Ele também tem um marcador que aumenta o risco de insônia e outro associado à “baixa eficiência do sono em pessoas expostas a altos níveis de estresse relacionado ao trabalho,” diz Archer. Esses 2 marcadores podem ajudar a explicar a incapacidade de Mosley de dormir a noite toda, em especial quando está estressado.
Por fim, Mosley possui um marcador para aumento da sensibilidade à cafeína e interrupção do sono induzida pela cafeína. A cafeína é um culpado comum na privação do sono, embora muitos (incluindo Mosley) acreditem que “podem beber café em grande quantidade.”
Muitos também recorrem ao álcool, pensando que isso os ajuda a adormecer mais rápido. A pesquisa mostra que o consumo de álcool promove má qualidade do sono. Ao relaxar os músculos da garganta, também promove o ronco, o que pode ser problemático não apenas para quem dorme, mas também para outras pessoas da casa.
A qualidade do sono afeta a saúde do coração
Dormir mal possui uma série de ramificações preocupantes para a saúde, incluindo a promoção de diabetes, excesso de peso, doenças cardíacas, câncer e declínio cognitivo, apenas para citar alguns.

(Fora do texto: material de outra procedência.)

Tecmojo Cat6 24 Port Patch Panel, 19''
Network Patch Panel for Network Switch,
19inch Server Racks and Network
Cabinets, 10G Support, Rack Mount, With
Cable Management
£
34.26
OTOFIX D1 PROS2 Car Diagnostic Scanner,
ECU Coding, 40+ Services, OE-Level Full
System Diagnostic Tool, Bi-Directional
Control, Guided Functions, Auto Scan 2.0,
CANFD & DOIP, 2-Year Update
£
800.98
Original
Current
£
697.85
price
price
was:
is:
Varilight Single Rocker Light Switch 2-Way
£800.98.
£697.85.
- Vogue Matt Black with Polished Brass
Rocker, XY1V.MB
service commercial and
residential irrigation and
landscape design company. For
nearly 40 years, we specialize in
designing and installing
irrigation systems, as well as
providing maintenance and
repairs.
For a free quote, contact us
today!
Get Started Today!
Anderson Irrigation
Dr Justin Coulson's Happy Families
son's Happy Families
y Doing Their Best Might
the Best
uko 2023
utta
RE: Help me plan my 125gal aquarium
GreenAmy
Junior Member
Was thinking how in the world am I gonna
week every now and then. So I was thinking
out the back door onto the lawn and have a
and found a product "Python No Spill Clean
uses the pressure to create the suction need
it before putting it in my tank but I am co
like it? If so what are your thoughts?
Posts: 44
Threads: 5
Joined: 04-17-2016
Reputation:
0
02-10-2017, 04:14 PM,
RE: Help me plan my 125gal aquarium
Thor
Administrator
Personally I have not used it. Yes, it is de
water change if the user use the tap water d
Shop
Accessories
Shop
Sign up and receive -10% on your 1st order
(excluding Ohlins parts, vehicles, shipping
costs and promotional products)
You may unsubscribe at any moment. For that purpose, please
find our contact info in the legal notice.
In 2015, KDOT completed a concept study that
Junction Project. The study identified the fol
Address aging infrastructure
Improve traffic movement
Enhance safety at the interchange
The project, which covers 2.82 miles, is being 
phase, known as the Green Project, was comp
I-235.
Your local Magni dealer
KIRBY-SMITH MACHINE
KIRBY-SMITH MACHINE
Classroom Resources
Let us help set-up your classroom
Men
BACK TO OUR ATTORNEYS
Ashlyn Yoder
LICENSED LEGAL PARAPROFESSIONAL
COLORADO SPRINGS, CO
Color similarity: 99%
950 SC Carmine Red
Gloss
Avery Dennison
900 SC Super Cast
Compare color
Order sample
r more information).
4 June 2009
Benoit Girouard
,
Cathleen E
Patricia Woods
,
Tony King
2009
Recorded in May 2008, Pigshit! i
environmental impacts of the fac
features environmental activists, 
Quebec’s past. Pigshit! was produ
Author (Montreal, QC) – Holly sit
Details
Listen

Um estudo interessante descobriu que uma noite mal dormida pode envelhecer muito o coração, colocando você em risco aumentado de doenças cardíacas em uma idade mais precoce. O coração das pessoas que dormiam 7 horas por noite apresentou sinais de estar 3,7 anos mais velho, com base na idade biológica, do que sua idade cronológica.
Pessoas que dormiam e maneira regular 6 ou 8 horas por noite, tinham corações que estavam em média 4,5 anos mais velhos que sua idade cronológica, enquanto as pessoas que dormiam apenas 5 horas ou menos por noite apresentaram eles com a maior idade biológica, 5,1 anos mais velhos que sua idade cronológica.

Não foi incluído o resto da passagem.